## [GIVEN RECORDS]
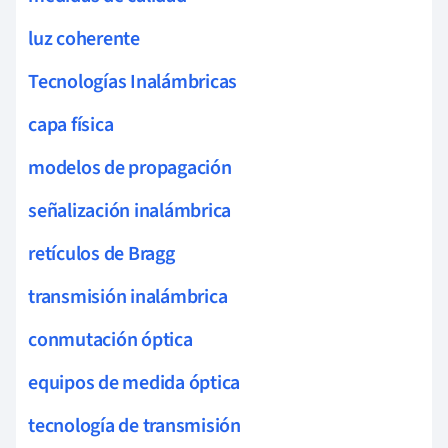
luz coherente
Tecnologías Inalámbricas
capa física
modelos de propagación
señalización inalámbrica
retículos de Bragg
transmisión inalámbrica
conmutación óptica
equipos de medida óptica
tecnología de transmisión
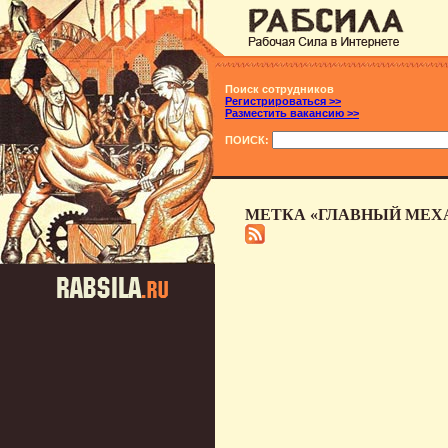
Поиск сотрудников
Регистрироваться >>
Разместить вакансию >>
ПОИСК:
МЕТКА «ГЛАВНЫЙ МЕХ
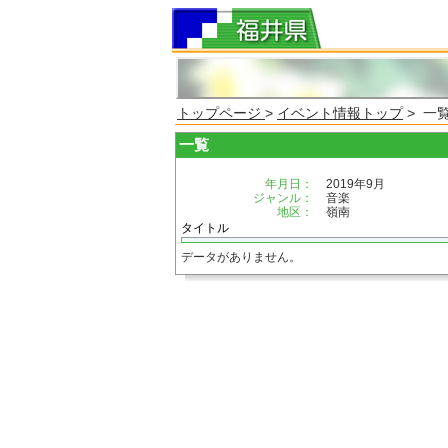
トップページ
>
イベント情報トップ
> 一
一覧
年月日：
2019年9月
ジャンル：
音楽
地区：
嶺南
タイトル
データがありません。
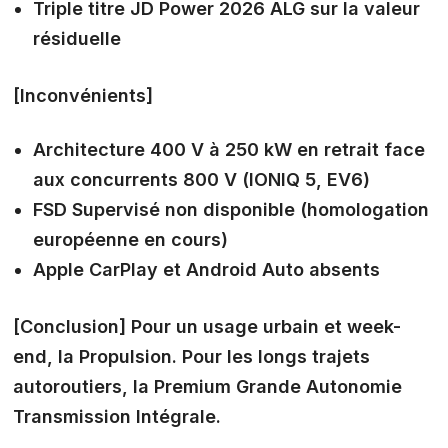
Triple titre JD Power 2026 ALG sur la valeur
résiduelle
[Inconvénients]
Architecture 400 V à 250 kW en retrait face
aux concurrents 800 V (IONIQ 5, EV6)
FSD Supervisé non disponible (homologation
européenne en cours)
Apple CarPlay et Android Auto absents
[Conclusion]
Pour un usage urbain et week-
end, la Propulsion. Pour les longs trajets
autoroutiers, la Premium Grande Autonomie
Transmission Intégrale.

## [PROBLEM DESCRIPTION]
The records above should be repeated exactly, with every picture omitted.

## [SOLVED EXERCISE]
luz coherente
Tecnologías Inalámbricas
capa física
modelos de propagación
señalización inalámbrica
retículos de Bragg
transmisión inalámbrica
conmutación óptica
equipos de medida óptica
tecnología de transmisión
Поиск сотрудников
Регистрироваться >>
Разместить вакансию >>
ПОИСК:
МЕТКА «ГЛАВНЫЙ МЕХ
トップページ
>
イベント情報トップ
> 一
一覧
年月日：
2019年9月
ジャンル：
音楽
地区：
嶺南
タイトル
データがありません。
Triple titre JD Power 2026 ALG sur la valeur
résiduelle
[Inconvénients]
Architecture 400 V à 250 kW en retrait face
aux concurrents 800 V (IONIQ 5, EV6)
FSD Supervisé non disponible (homologation
européenne en cours)
Apple CarPlay et Android Auto absents
[Conclusion]
Pour un usage urbain et week-
end, la Propulsion. Pour les longs trajets
autoroutiers, la Premium Grande Autonomie
Transmission Intégrale.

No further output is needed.